Expr -> Expr + Term | Expr - Term | Term
Term -> Term * Factor | Term / Factor | Factor
Factor -> ( Expr ) | Number
Number -> [0-9]+

where capitalized word indicates a non-terminal expression and lower-case words indicate a terminal symbol.

Then we eliminate left-recursion with the introduction of additional rule that has an empty production Epsilon,

Expr -> Term Expr'
Expr' -> + Term Expr' | - Term Expr' | Epsilon
Term -> Factor Term'
Term' -> * Factor Term' | / Factor Term' | Epsilon
Factor -> ( Expr ) | Number
Number -> [0-9]+

The above grammar belongs to the class of LL(k) grammars where LL stands for Left-to-right Left-most derivation of grammar, and k determines number of characters/terminals needed to determine next rule production so it is called predictive parsing. In our case k=1 because one character is enough to determine the next production rule.

From the above grammar we can compute FIRST(X) AND FOLLOW(X) sets of characters that are appear before and after the rule is produced, respectively.

Let find first symbols for Expr, the first rule is Term whose first rule is Factor. So, their set of first symbols is equivalent because we can expand them as Expr => Term Expr' => Factor Term'.
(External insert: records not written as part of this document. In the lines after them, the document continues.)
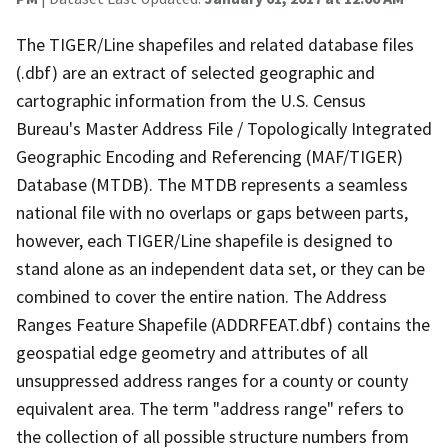
The TIGER/Line shapefiles and related database files
(.dbf) are an extract of selected geographic and
cartographic information from the U.S. Census
Bureau's Master Address File / Topologically Integrated
Geographic Encoding and Referencing (MAF/TIGER)
Database (MTDB). The MTDB represents a seamless
national file with no overlaps or gaps between parts,
however, each TIGER/Line shapefile is designed to
stand alone as an independent data set, or they can be
combined to cover the entire nation. The Address
Ranges Feature Shapefile (ADDRFEAT.dbf) contains the
geospatial edge geometry and attributes of all
unsuppressed address ranges for a county or county
equivalent area. The term "address range" refers to
the collection of all possible structure numbers from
FIRST(Expr) = FIRST(Term) = FIRST(Factor) = { (, [0-9] }
FIRST(Expr') = { +, -, Epsilon }
FIRST(Term') = { *, /, Epsilon} 

To compute FOLLOW(X) symbols we need to look for production rules where X appears. First, we imagine that the top-most expression has a symbol $ to indicate end of string, i.e Expr $, so $ is in the set FOLLOW(Expr). Furthermore, we see that Expr appears in Factor -> ( Expr ) so ) is also in the set FOLLOW(Expr).
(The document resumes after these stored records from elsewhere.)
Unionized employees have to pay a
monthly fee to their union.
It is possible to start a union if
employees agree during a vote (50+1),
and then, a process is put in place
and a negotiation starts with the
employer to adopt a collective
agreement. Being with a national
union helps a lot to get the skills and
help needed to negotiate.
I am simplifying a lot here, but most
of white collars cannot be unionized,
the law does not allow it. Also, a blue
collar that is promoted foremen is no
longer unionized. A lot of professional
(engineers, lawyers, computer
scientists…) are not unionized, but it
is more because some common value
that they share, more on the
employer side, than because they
For the set FOLLOW(Term), Term can be be always expanded as Factor Term' so FOLLOW(Term) = FOLLOW(Term'). In the rule for Expr', Term is followed by Expr' so FIRST(Expr') \ { Epsilon } is in the set FOLLOW(Term), i.e { +, - } in FOLLOW(Term). In the rule Expr, Expr' has an Epsilon-production so it can be expressed as Expr -> Term Epsilon, or equivalently Expr -> Term. Thus, FOLLOW(Expr) is subset of FOLLOW(Term), so we finally get FOLLOW(Term) = { +, -, $, ) }.

FOLLOW(Expr) = FOLLOW(Expr') = { $, ) }
FOLLOW(Term) = FOLLOW(Term') = { +, -, $, ) }
FOLLOW(Factor) = FIRST(Term) U FIRST(Expr') \ { Epsilon } U FOLLOW(Expr) = { +, -, *, /, ), $}

where $ indicates end of string. (Section 4.4.2 from Aho et al.)

Since expressions with more than one possible production, i.e. Expr', Term', Factor, have disjoint set of first symbols, we can use a lookahead symbol to determine a production (Section 4.4.2 from Aho et al.).

We can now form predictive parsing table M as follows, for each production rule X -> Y

  1. For each character y in FIRST(Y) add X -> Y to M[X, y]
  2. If Epsilon is in FIRST(Y), then for each x in FOLLOW(X) add X -> Y to M[X, b]

For example, to fill the row for Expr' we look for three of its possible productions:

  • For FIRST(+ Term Expr') = { + }, so entry M[Expr', +] = + Term Expr'
  • For FIRST(- Term Expr') = { - }, so entry M[Expr', -] = - Term Expr'
  • For FIRST(Epsilon) = { Epsilon }, we need FOLLOW(Expr') = { $, ) } so entries M[Expr', $] = M[Expr', )] = Epsilon
Rule \ Character + - * / [0-9] ( ) $
Expr Term Expr' Term Expr'
Expr' + Term Expr' - Term Expr' Epsilon Epsilon
Term Factor Term' Factor Term'
Term' Epsilon Epsilon * Factor Term' / Factor Term' Epsilon Epsilon
Factor Number ( Expr )

Forming Syntax Tree

The predictive algorithm described below traverses grammar rules in preorder (Section 4.4.4 from Aho et al.). Predictive parsing algorithm

In order to build the syntax tree, we need to keep an object next to a rule so that when a rule is expanded the objects points to its production terms.

Source: https://stackoverflow.com/a/27206881/1374078

Shunting-Yard algorithm

Another approach is to convert the infix notation to a postfix notation, e.g. 3+5-7 as postfix 3 5 + 7 -. So, the operand can always be applied to its arguments to the left. The algorithm is taken from https://brilliant.org/wiki/shunting-yard-algorithm/ but some modifications need to take place. We can tokenize strings right away as we are parsing. Also, the line 5 should be changed from greater precedence to greater or equal precedence because in instances where operands have equal precedence the left association wins out 3*2/5.